(Beginning of Records to process)
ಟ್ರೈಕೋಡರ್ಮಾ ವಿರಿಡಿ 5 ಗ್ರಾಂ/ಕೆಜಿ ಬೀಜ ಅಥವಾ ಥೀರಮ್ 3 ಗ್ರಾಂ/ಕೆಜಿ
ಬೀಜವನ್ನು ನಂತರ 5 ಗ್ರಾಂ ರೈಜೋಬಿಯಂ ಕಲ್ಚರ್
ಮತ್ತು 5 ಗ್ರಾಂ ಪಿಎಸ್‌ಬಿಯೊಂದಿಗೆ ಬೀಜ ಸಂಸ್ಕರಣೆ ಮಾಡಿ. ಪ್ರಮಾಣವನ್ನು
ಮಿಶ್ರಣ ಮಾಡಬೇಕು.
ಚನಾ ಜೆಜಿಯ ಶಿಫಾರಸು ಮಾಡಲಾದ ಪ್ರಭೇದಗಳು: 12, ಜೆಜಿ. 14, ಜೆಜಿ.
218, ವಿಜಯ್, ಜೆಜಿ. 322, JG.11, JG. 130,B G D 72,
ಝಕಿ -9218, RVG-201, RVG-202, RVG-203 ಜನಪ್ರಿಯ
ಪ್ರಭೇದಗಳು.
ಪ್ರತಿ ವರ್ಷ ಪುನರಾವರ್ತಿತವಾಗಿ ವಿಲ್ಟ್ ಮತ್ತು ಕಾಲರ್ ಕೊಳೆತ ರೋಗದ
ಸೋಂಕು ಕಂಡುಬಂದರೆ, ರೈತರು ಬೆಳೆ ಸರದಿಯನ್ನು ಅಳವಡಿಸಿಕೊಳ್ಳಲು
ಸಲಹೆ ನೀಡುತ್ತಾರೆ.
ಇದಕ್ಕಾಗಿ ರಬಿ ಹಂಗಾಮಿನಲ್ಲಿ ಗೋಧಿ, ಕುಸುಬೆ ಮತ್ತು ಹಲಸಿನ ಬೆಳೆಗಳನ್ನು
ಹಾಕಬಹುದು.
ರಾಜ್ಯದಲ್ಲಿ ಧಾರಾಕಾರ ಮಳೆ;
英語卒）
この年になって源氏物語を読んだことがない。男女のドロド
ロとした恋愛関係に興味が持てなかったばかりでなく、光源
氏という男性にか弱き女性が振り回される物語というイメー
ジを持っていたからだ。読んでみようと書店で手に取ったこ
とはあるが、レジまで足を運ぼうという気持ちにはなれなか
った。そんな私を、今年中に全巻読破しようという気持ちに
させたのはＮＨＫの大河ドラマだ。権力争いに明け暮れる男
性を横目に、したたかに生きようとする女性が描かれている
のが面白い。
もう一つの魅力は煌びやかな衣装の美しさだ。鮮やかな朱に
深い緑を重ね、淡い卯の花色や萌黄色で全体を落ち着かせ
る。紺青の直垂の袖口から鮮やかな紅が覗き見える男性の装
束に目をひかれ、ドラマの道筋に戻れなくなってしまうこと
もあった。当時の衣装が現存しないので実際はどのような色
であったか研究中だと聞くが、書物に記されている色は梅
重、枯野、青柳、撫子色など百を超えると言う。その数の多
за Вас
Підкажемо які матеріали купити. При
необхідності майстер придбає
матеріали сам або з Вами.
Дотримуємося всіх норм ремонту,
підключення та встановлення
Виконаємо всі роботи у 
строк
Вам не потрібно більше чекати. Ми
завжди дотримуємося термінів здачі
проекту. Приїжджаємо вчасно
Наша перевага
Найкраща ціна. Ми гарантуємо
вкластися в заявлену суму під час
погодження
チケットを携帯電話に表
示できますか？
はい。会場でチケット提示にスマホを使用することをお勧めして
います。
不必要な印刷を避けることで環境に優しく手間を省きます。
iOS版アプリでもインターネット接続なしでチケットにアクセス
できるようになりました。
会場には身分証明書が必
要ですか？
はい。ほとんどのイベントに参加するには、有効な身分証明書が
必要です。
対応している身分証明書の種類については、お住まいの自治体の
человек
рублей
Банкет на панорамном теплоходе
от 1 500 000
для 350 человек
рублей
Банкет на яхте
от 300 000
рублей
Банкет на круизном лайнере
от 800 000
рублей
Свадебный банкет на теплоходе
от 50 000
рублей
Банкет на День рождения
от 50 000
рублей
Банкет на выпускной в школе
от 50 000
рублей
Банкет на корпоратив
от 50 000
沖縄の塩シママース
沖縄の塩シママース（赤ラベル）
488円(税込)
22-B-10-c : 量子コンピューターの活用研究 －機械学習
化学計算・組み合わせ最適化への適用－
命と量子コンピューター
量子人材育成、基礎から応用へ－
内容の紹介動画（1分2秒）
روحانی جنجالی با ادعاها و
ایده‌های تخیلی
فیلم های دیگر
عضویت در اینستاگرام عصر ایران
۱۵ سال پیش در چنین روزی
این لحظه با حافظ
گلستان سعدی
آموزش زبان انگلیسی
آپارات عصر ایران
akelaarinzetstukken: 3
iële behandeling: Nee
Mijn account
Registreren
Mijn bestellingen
(End of Records to process)
▶ Requirement
Would you transcribe the records above exactly, leaving nothing out?

▶ Completed task
ಟ್ರೈಕೋಡರ್ಮಾ ವಿರಿಡಿ 5 ಗ್ರಾಂ/ಕೆಜಿ ಬೀಜ ಅಥವಾ ಥೀರಮ್ 3 ಗ್ರಾಂ/ಕೆಜಿ
ಬೀಜವನ್ನು ನಂತರ 5 ಗ್ರಾಂ ರೈಜೋಬಿಯಂ ಕಲ್ಚರ್
ಮತ್ತು 5 ಗ್ರಾಂ ಪಿಎಸ್‌ಬಿಯೊಂದಿಗೆ ಬೀಜ ಸಂಸ್ಕರಣೆ ಮಾಡಿ. ಪ್ರಮಾಣವನ್ನು
ಮಿಶ್ರಣ ಮಾಡಬೇಕು.
ಚನಾ ಜೆಜಿಯ ಶಿಫಾರಸು ಮಾಡಲಾದ ಪ್ರಭೇದಗಳು: 12, ಜೆಜಿ. 14, ಜೆಜಿ.
218, ವಿಜಯ್, ಜೆಜಿ. 322, JG.11, JG. 130,B G D 72,
ಝಕಿ -9218, RVG-201, RVG-202, RVG-203 ಜನಪ್ರಿಯ
ಪ್ರಭೇದಗಳು.
ಪ್ರತಿ ವರ್ಷ ಪುನರಾವರ್ತಿತವಾಗಿ ವಿಲ್ಟ್ ಮತ್ತು ಕಾಲರ್ ಕೊಳೆತ ರೋಗದ
ಸೋಂಕು ಕಂಡುಬಂದರೆ, ರೈತರು ಬೆಳೆ ಸರದಿಯನ್ನು ಅಳವಡಿಸಿಕೊಳ್ಳಲು
ಸಲಹೆ ನೀಡುತ್ತಾರೆ.
ಇದಕ್ಕಾಗಿ ರಬಿ ಹಂಗಾಮಿನಲ್ಲಿ ಗೋಧಿ, ಕುಸುಬೆ ಮತ್ತು ಹಲಸಿನ ಬೆಳೆಗಳನ್ನು
ಹಾಕಬಹುದು.
ರಾಜ್ಯದಲ್ಲಿ ಧಾರಾಕಾರ ಮಳೆ;
英語卒）
この年になって源氏物語を読んだことがない。男女のドロド
ロとした恋愛関係に興味が持てなかったばかりでなく、光源
氏という男性にか弱き女性が振り回される物語というイメー
ジを持っていたからだ。読んでみようと書店で手に取ったこ
とはあるが、レジまで足を運ぼうという気持ちにはなれなか
った。そんな私を、今年中に全巻読破しようという気持ちに
させたのはＮＨＫの大河ドラマだ。権力争いに明け暮れる男
性を横目に、したたかに生きようとする女性が描かれている
のが面白い。
もう一つの魅力は煌びやかな衣装の美しさだ。鮮やかな朱に
深い緑を重ね、淡い卯の花色や萌黄色で全体を落ち着かせ
る。紺青の直垂の袖口から鮮やかな紅が覗き見える男性の装
束に目をひかれ、ドラマの道筋に戻れなくなってしまうこと
もあった。当時の衣装が現存しないので実際はどのような色
であったか研究中だと聞くが、書物に記されている色は梅
重、枯野、青柳、撫子色など百を超えると言う。その数の多
за Вас
Підкажемо які матеріали купити. При
необхідності майстер придбає
матеріали сам або з Вами.
Дотримуємося всіх норм ремонту,
підключення та встановлення
Виконаємо всі роботи у 
строк
Вам не потрібно більше чекати. Ми
завжди дотримуємося термінів здачі
проекту. Приїжджаємо вчасно
Наша перевага
Найкраща ціна. Ми гарантуємо
вкластися в заявлену суму під час
погодження
チケットを携帯電話に表
示できますか？
はい。会場でチケット提示にスマホを使用することをお勧めして
います。
不必要な印刷を避けることで環境に優しく手間を省きます。
iOS版アプリでもインターネット接続なしでチケットにアクセス
できるようになりました。
会場には身分証明書が必
要ですか？
はい。ほとんどのイベントに参加するには、有効な身分証明書が
必要です。
対応している身分証明書の種類については、お住まいの自治体の
человек
рублей
Банкет на панорамном теплоходе
от 1 500 000
для 350 человек
рублей
Банкет на яхте
от 300 000
рублей
Банкет на круизном лайнере
от 800 000
рублей
Свадебный банкет на теплоходе
от 50 000
рублей
Банкет на День рождения
от 50 000
рублей
Банкет на выпускной в школе
от 50 000
рублей
Банкет на корпоратив
от 50 000
沖縄の塩シママース
沖縄の塩シママース（赤ラベル）
488円(税込)
22-B-10-c : 量子コンピューターの活用研究 －機械学習
化学計算・組み合わせ最適化への適用－
命と量子コンピューター
量子人材育成、基礎から応用へ－
内容の紹介動画（1分2秒）
روحانی جنجالی با ادعاها و
ایده‌های تخیلی
فیلم های دیگر
عضویت در اینستاگرام عصر ایران
۱۵ سال پیش در چنین روزی
این لحظه با حافظ
گلستان سعدی
آموزش زبان انگلیسی
آپارات عصر ایران
akelaarinzetstukken: 3
iële behandeling: Nee
Mijn account
Registreren
Mijn bestellingen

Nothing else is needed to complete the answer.